▶ RECORD EXCERPTS

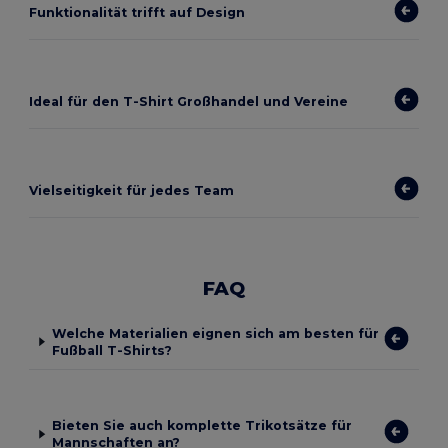
Funktionalität trifft auf Design
Ideal für den T-Shirt Großhandel und Vereine
Vielseitigkeit für jedes Team
FAQ
Welche Materialien eignen sich am besten für
Fußball T-Shirts?
Bieten Sie auch komplette Trikotsätze für
Mannschaften an?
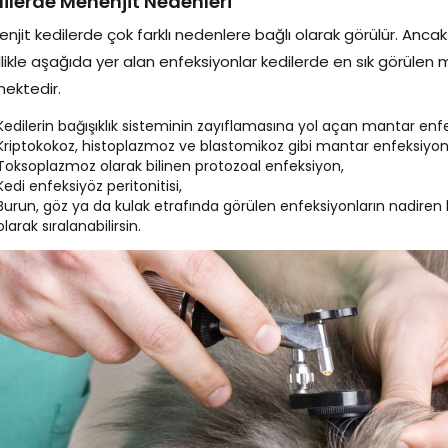
ilerde Menenjit Nedenleri
njit kedilerde çok farklı nedenlere bağlı olarak görülür. Anca
likle aşağıda yer alan enfeksiyonlar kedilerde en sık görülen
mektedir.
Kedilerin bağışıklık sisteminin zayıflamasına yol açan mantar enfe
Kriptokokoz, histoplazmoz ve blastomikoz gibi mantar enfeksiyonl
Toksoplazmoz olarak bilinen protozoal enfeksiyon,
Kedi enfeksiyöz peritonitisi,
Burun, göz ya da kulak etrafında görülen enfeksiyonların nadire
olarak sıralanabilirsin.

▶ TRY IT
Pictures appear in the records above. Output everything except them, exactly.

▶ OUTPUT OF THE TASK
Funktionalität trifft auf Design
Ideal für den T-Shirt Großhandel und Vereine
Vielseitigkeit für jedes Team
FAQ
Welche Materialien eignen sich am besten für
Fußball T-Shirts?
Bieten Sie auch komplette Trikotsätze für
Mannschaften an?
ilerde Menenjit Nedenleri
njit kedilerde çok farklı nedenlere bağlı olarak görülür. Anca
likle aşağıda yer alan enfeksiyonlar kedilerde en sık görülen
mektedir.
Kedilerin bağışıklık sisteminin zayıflamasına yol açan mantar enfe
Kriptokokoz, histoplazmoz ve blastomikoz gibi mantar enfeksiyonl
Toksoplazmoz olarak bilinen protozoal enfeksiyon,
Kedi enfeksiyöz peritonitisi,
Burun, göz ya da kulak etrafında görülen enfeksiyonların nadire
olarak sıralanabilirsin.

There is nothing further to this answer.